Answer
The acceleration during the speeding up phase is $16 ~m/s^2$
The acceleration during the slowing down phase is $-5.33 ~m/s^2$
Work Step by Step
The acceleration is equal to the slope of the velocity versus time graph.
We can find the slope from point A to point B when the blood is speeding up. We can use point A (0.1 s, 0 m/s) and point B (0.15 s, 0.8 m/s) to calculate the slope.
$a_y=\frac{\Delta v_y}{\Delta t}$
$a_y = \frac{0.8 ~m/s - 0}{0.15 ~s-0.1~s}$
$a_y = \frac{0.8 ~m/s}{0.05 ~s}$
$a_y = 16 ~m/s^2$
The acceleration during the speeding up phase is $16 ~m/s^2$
We can find the slope from point B to point C when the blood is slowing down.

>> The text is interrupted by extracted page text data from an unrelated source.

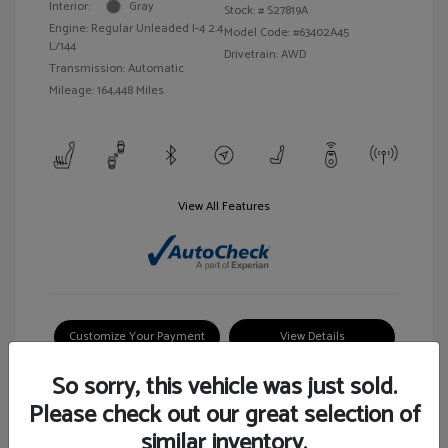
Interior:
Gray
Stock: #
S27819A
Engine: Regular Unleaded I-4 2.4
Model Code: #63402A45
L/144
Drivetrain: AWD
Transmission: Automatic
Mileage: 164,448 Miles
View All Features
Customize Your Payment
View Details
So sorry, this vehicle was just sold.
Please check out our great selection of
similar inventory.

We can use point B (0.15 s, 0.8 m/s) and point C (0.3 s, 0 m/s) to calculate the slope.
$a_y=\frac{\Delta v}{\Delta t}$
$a_y = \frac{0-0.8 ~m/s}{0.3 ~s-0.15~s}$
$a_y = \frac{-0.8 ~m/s}{0.15 ~s}$
$a_y = -5.33 ~m/s^2$
The acceleration during the slowing down phase is $-5.33 ~m/s^2$